Not the love of her life.
*
He never came back to her house, but every two or three weeks, a car would come pick her up and take her to a military airstrip and she’d be gone for a day or two. When she’d disappear, I would read the newspaper and watch Walter Cronkite to see where he—the big man, the true love of her life—was. DC, Detroit, Boston, Chicago, Hyannis Port, Martha’s Vineyard, Pittsburgh, St. Louis. Los Angeles. My head would roar. I changed my voter registration to the other party. I visited Bertha’s grave, and that always helped. When Norma Jeane returned, I never asked her how DC was. Or Boston. Or Chicago. Or any of the other places I knew she’d been. With him. She would lie, of course, and say, “It’s so good to be home. It’s so good to be with you.”
*
Oh, Goddamn. I need another intermission: I am horrified now at the thought of what I might have done if he’d ever come to her house again. I still had the shotgun my daddy killed himself with.
*
When they killed him in Dallas in November, Norma Jeane’s hair turned mousy gray overnight and she shriveled up. The bags under her eyes drooped to the corners of her puckered gray lips. Her teeth turned yellow. By Sunday, her hair started falling out. She wrapped herself in a blanket and didn’t talk. She (and the whole country) watched everything on the TV. The world was grainy black-and-white. She saw the patsy die. She watched the riderless horse, saw the little boy salute. When I offered bacon, pancakes, eggs, tea, toast, she looked at me with her huge sunken eyes like she didn’t know who I was.
We didn’t have school the Monday after the killing. I was with Norma Jean the whole time. Her nail polish cracked and flaked off. Her skin turned crepey.
Then I had to go back to work on Tuesday. As I drove to the high school that morning, the logging train was loud. It rushed through town shrieking. Sleet assailed my car like God was spitting finishing nails.
The teachers didn’t try to teach. Everybody talked about the killing. About the patsy. About the killing of the patsy.
During lunch time, I carefully navigated the icy streets to Norma Jeane’s place to check on her. She was standing in her living room looking out the picture window. I went inside, and her back was to me. She was skeletal in a forest-green dress, long-sleeved and with a high neckline.

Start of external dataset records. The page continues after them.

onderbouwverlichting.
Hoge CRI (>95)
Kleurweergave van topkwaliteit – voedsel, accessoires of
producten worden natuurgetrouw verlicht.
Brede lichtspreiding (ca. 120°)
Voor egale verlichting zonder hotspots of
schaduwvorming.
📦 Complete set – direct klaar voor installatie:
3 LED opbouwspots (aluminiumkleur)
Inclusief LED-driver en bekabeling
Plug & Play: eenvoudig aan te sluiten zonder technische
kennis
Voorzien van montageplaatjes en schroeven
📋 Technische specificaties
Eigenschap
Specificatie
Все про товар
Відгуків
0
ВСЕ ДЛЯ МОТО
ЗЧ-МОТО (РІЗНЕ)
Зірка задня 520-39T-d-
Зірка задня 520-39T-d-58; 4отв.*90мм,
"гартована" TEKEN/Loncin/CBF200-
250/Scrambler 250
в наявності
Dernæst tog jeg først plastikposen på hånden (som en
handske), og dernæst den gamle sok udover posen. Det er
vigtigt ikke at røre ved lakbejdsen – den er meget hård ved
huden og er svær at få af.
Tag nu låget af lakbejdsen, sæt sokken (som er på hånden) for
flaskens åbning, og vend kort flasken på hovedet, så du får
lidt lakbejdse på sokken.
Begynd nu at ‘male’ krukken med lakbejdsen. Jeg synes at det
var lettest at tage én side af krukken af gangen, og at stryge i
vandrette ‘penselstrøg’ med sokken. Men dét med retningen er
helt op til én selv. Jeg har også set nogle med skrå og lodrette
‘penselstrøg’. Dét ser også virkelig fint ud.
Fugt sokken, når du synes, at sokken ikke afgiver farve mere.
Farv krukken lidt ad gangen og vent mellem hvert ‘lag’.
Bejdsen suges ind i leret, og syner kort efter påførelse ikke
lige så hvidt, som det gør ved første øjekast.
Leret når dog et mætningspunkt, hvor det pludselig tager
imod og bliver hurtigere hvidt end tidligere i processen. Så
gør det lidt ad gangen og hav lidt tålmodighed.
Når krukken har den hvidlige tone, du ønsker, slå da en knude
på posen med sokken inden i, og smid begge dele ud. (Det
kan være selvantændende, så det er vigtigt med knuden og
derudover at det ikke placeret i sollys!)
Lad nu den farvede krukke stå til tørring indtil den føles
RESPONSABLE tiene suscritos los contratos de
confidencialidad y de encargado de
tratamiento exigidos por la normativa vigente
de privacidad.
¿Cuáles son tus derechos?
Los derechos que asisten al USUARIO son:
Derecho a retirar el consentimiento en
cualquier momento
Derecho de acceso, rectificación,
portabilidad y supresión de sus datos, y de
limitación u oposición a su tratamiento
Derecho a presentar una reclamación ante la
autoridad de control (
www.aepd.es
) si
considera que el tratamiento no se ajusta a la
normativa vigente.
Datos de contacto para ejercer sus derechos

“Really icy out there,” I said.
She kept her eyes on the glazed trees, the glazed grass, the glazed road.
I stood next to her. “Your dress is pretty. You feeling better?” I could see only her shriveled, wrinkled, spotted, moldy profile.
“Joe is coming,” she muttered.
“Joe? Joe who?”
She didn’t say anything more. She smelled bad. She smelled the way I do now. At one point, the phone burst to life, and I let it ring a dozen times before I picked up. The black receiver was heavy as lead. Nobody said anything. I could hear no one breathing.
Finally, I had to get back to work. I kissed her brittle hair, and when I got outside, I looked back at the window she was still standing in. I waved. She didn’t wave back but she was looking at me. I swear she was looking at me. She was remembering who I was.
Late that afternoon, when I went back to her place, she was gone. She had taken nothing, left with only the forest-green dress on her back.
I never saw her again. I never heard from her. Her chickens were gone too. I figured the raccoons finally got them.